Exercise :: Search through the entries for the word "toggle" and copy every line that has it.

Records for this exercise ::
-- -- --
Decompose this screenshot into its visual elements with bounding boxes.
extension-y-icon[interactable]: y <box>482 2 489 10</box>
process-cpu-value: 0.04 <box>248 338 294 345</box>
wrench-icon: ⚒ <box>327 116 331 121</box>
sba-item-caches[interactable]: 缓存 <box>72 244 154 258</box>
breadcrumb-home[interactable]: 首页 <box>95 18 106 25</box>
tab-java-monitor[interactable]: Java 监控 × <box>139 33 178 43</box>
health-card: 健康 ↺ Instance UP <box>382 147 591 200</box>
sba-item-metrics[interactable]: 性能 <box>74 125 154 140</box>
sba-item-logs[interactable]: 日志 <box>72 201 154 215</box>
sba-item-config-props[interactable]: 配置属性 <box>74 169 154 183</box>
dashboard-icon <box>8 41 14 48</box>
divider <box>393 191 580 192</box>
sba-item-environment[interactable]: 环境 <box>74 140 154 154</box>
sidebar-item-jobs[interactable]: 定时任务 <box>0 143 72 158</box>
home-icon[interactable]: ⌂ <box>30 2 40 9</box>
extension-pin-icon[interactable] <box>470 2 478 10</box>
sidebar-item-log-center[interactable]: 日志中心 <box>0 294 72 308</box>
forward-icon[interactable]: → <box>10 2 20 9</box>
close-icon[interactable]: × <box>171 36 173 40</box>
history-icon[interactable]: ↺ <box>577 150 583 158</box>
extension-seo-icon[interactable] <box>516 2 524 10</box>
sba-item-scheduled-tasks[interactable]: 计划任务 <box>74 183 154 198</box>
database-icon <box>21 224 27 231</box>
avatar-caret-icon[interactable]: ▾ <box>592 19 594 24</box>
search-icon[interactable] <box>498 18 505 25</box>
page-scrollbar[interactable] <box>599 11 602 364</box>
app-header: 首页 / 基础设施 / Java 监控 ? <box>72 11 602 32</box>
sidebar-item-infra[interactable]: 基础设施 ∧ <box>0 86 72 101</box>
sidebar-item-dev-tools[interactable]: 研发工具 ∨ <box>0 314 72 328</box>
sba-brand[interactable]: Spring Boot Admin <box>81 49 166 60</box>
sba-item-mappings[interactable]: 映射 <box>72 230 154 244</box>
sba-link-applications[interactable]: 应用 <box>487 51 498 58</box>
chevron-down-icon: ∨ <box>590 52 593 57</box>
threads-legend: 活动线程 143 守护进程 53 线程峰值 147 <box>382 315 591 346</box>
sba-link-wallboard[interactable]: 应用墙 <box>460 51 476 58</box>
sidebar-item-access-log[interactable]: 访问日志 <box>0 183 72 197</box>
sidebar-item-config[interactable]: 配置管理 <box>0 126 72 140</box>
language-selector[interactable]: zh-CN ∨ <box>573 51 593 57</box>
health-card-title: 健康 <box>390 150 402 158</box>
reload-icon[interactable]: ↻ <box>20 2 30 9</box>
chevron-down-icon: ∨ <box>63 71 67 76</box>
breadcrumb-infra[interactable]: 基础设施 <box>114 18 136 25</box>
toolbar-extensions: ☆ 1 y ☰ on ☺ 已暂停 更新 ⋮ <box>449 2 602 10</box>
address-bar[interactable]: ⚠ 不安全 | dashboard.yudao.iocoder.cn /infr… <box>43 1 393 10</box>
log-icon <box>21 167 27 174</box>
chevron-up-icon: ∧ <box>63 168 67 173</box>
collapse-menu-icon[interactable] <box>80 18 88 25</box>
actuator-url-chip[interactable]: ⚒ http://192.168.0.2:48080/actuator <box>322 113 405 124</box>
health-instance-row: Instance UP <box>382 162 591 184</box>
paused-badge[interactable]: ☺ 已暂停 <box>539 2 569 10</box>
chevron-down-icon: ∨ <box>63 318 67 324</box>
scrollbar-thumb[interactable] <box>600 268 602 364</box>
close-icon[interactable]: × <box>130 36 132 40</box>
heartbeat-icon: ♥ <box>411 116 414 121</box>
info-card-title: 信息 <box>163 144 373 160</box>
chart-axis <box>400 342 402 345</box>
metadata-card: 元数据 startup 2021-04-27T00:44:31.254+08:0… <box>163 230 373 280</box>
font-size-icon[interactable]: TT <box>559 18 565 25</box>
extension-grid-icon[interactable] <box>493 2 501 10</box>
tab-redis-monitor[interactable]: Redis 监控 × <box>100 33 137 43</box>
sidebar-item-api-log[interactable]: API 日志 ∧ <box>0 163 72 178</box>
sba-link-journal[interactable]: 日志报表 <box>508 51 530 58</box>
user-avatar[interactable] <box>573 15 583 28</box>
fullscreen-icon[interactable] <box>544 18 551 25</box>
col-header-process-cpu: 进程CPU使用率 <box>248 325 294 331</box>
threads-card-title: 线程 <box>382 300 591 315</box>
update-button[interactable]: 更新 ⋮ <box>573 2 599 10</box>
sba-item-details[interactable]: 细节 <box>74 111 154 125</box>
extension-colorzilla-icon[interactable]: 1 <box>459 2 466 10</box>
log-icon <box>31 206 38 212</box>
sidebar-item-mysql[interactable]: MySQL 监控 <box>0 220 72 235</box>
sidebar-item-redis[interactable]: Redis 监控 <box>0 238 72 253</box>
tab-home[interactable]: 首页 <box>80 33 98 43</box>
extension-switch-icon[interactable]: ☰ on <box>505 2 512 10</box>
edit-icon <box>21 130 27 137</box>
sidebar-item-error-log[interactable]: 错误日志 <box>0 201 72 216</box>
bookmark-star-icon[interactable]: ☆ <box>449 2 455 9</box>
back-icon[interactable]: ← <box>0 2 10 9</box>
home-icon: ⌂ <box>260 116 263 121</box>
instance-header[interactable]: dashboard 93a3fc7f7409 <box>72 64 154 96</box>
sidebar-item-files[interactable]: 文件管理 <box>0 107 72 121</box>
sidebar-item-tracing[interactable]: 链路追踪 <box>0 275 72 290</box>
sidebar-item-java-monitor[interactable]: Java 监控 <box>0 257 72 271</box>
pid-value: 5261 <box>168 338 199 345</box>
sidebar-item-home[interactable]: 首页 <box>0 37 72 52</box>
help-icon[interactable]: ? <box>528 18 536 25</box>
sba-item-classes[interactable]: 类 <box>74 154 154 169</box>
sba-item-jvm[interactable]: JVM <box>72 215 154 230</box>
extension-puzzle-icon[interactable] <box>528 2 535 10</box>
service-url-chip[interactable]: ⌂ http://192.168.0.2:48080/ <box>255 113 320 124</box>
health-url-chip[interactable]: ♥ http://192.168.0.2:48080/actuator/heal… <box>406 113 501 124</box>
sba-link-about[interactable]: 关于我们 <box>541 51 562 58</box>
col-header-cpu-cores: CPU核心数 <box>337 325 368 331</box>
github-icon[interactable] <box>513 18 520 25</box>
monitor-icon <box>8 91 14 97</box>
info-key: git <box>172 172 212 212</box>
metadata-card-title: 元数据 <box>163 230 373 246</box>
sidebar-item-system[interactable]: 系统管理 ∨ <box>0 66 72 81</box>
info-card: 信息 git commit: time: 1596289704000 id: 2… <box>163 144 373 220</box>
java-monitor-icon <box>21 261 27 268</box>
-- -- --
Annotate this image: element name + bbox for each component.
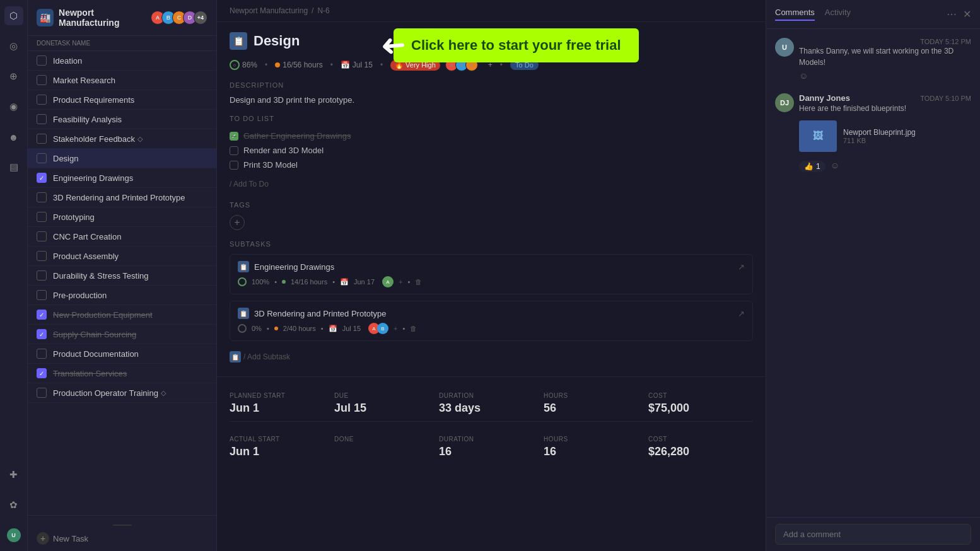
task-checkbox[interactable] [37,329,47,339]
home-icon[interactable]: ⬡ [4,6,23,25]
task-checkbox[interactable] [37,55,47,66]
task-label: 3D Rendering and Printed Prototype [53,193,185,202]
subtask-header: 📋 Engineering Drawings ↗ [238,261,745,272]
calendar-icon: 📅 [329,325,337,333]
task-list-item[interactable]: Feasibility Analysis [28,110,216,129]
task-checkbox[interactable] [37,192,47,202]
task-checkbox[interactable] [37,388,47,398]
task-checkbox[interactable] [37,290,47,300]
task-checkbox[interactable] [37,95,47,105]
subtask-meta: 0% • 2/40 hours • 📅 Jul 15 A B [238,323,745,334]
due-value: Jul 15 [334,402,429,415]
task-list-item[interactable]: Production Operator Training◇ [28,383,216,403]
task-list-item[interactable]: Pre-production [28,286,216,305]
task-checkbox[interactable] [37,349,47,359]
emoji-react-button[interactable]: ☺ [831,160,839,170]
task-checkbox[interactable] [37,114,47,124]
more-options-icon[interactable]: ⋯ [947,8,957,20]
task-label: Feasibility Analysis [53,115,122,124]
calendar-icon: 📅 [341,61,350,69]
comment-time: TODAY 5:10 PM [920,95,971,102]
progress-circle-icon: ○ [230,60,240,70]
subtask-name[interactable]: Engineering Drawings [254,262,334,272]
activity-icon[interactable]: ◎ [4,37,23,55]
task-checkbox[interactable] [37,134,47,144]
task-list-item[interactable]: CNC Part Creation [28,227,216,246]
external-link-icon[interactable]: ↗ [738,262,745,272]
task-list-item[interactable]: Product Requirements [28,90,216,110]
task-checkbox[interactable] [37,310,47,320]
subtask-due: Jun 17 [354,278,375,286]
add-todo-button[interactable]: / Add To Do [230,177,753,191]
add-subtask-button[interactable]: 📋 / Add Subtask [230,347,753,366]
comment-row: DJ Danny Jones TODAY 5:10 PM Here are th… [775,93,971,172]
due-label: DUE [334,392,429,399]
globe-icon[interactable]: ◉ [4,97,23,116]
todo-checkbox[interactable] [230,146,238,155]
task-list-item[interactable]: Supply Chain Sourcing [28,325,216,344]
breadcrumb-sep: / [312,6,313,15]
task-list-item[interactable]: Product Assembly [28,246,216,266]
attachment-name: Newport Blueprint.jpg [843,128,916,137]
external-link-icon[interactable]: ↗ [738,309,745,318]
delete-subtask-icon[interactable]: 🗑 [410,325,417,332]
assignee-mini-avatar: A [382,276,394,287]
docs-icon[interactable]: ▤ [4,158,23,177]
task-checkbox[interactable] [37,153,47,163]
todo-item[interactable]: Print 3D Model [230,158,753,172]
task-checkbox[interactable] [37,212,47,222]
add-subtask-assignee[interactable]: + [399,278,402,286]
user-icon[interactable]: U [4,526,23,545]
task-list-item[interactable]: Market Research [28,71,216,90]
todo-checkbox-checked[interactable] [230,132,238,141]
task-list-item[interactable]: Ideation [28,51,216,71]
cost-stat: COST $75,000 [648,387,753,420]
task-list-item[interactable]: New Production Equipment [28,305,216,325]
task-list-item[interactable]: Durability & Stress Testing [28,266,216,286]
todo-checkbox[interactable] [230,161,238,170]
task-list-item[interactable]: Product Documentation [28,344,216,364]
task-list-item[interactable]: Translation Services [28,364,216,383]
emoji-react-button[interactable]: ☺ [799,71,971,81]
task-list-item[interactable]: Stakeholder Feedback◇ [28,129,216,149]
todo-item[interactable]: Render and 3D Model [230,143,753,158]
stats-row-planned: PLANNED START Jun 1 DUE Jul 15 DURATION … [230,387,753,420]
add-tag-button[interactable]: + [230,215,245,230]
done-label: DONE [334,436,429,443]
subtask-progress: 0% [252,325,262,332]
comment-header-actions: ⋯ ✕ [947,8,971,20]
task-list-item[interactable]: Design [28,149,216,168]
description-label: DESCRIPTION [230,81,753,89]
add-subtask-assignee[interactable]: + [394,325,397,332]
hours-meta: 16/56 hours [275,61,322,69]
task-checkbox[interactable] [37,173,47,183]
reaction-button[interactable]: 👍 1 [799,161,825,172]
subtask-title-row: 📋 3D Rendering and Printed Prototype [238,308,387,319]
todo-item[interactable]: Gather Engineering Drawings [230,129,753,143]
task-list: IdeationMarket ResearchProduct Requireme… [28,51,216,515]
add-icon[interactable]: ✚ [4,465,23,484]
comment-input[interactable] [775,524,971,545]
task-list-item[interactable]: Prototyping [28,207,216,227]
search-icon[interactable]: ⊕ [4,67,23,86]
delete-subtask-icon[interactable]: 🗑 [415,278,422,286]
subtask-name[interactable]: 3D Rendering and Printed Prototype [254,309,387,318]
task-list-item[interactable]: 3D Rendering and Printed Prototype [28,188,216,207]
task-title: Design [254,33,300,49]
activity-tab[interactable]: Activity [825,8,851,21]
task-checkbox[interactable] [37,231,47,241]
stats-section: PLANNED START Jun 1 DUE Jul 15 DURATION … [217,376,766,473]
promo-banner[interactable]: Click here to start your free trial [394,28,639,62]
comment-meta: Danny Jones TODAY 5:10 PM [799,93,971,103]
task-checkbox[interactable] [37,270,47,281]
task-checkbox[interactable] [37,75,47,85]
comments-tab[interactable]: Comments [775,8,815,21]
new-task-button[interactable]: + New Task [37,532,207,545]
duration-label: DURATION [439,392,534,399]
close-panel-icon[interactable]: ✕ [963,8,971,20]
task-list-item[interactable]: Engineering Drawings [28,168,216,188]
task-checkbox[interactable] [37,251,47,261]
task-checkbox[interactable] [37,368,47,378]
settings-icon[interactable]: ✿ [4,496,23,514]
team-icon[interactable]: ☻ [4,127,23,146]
-- -- --
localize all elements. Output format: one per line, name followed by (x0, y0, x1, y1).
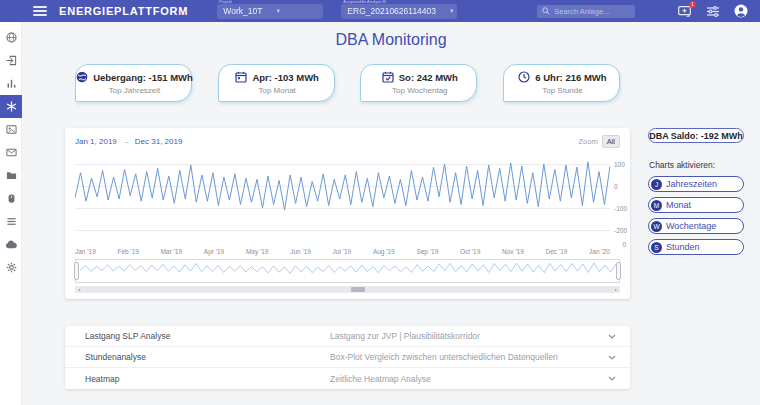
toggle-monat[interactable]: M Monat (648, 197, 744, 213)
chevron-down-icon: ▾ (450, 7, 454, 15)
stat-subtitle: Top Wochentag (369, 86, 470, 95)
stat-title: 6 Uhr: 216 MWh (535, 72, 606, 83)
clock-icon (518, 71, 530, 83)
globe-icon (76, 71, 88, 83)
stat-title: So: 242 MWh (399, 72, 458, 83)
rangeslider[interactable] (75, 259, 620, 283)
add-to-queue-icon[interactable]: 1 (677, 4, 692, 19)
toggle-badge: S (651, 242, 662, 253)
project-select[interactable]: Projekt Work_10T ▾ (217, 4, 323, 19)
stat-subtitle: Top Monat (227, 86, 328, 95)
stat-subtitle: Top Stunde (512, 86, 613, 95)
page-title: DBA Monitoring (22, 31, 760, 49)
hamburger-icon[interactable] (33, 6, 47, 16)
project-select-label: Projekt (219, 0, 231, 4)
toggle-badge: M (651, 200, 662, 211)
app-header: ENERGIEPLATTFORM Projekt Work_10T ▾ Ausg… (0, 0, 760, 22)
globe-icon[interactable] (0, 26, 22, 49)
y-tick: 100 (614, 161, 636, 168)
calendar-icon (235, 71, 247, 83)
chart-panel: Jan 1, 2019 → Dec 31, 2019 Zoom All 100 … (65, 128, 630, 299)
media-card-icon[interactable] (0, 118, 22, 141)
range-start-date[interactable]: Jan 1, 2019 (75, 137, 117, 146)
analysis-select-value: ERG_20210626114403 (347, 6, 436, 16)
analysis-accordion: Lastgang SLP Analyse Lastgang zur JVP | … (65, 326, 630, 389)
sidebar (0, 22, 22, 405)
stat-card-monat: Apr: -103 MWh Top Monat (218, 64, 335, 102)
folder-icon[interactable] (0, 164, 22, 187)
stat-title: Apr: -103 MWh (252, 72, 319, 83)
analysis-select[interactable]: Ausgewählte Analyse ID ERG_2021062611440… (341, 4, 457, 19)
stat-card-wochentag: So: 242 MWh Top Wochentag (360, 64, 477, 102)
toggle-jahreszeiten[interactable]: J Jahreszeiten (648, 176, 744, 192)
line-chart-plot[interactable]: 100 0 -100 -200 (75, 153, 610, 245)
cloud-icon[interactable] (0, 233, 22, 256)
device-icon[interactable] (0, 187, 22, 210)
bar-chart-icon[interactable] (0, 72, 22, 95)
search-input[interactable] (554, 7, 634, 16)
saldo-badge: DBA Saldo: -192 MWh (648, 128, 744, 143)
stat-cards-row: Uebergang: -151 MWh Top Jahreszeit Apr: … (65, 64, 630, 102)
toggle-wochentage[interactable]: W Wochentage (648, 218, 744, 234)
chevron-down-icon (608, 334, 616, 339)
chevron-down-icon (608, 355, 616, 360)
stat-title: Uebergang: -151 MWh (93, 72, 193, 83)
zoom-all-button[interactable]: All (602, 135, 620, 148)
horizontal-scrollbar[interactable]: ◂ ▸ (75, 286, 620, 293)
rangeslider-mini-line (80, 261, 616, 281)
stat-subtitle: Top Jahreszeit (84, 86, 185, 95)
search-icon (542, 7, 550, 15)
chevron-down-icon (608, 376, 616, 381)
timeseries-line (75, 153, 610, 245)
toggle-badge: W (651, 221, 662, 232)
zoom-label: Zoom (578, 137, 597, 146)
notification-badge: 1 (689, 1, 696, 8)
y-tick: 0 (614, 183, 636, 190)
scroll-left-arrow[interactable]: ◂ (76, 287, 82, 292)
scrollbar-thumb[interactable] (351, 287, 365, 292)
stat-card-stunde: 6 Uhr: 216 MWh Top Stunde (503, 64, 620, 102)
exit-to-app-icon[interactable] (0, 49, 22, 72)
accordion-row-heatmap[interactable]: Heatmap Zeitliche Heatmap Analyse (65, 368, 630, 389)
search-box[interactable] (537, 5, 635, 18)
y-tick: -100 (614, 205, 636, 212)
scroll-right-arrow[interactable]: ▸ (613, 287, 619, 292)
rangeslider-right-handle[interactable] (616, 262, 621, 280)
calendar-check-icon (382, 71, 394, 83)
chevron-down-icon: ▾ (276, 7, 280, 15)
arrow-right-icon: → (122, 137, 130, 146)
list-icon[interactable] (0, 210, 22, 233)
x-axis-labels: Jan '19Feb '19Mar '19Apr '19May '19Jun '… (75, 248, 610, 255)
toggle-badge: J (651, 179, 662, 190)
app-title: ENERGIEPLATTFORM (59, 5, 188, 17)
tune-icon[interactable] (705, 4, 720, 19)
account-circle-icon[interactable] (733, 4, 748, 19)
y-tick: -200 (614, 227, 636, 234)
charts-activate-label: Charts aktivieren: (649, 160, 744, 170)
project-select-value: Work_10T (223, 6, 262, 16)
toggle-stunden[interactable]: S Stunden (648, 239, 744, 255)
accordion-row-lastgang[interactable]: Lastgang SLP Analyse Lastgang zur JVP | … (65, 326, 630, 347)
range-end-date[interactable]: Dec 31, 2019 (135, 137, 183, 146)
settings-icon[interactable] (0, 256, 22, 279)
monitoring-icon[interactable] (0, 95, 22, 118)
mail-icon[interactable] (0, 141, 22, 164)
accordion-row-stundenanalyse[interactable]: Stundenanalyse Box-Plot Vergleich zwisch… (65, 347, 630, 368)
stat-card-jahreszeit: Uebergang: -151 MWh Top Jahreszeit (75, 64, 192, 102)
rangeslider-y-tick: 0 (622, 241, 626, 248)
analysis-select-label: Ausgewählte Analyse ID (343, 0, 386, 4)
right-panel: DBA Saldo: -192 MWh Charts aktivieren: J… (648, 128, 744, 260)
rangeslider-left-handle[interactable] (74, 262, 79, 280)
-- -- --
Answer section ::
toggle-monat[interactable]: M Monat (648, 197, 744, 213)
toggle-badge: S (651, 242, 662, 253)
toggle-badge: M (651, 200, 662, 211)
toggle-jahreszeiten[interactable]: J Jahreszeiten (648, 176, 744, 192)
toggle-wochentage[interactable]: W Wochentage (648, 218, 744, 234)
toggle-badge: W (651, 221, 662, 232)
toggle-badge: J (651, 179, 662, 190)
toggle-stunden[interactable]: S Stunden (648, 239, 744, 255)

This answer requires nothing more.